##### RECORDS FOR THE EXERCISE #####

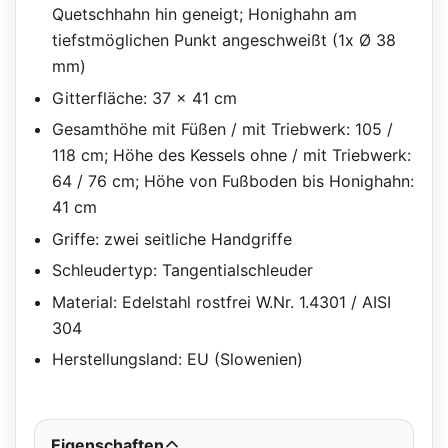
Quetschhahn hin geneigt; Honighahn am
tiefstmöglichen Punkt angeschweißt (1x Ø 38
mm)
Gitterfläche: 37 x 41 cm
Gesamthöhe mit Füßen / mit Triebwerk: 105 /
118 cm; Höhe des Kessels ohne / mit Triebwerk:
64 / 76 cm; Höhe von Fußboden bis Honighahn:
41 cm
Griffe: zwei seitliche Handgriffe
Schleudertyp: Tangentialschleuder
Material: Edelstahl rostfrei W.Nr. 1.4301 / AISI
304
Herstellungsland: EU (Slowenien)
Eigenschaften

#####

§ WHAT YOU SHOULD DO: Retype the records above exactly, leaving every picture out of your copy.

§ TASK ANSWER:
Quetschhahn hin geneigt; Honighahn am
tiefstmöglichen Punkt angeschweißt (1x Ø 38
mm)
Gitterfläche: 37 x 41 cm
Gesamthöhe mit Füßen / mit Triebwerk: 105 /
118 cm; Höhe des Kessels ohne / mit Triebwerk:
64 / 76 cm; Höhe von Fußboden bis Honighahn:
41 cm
Griffe: zwei seitliche Handgriffe
Schleudertyp: Tangentialschleuder
Material: Edelstahl rostfrei W.Nr. 1.4301 / AISI
304
Herstellungsland: EU (Slowenien)
Eigenschaften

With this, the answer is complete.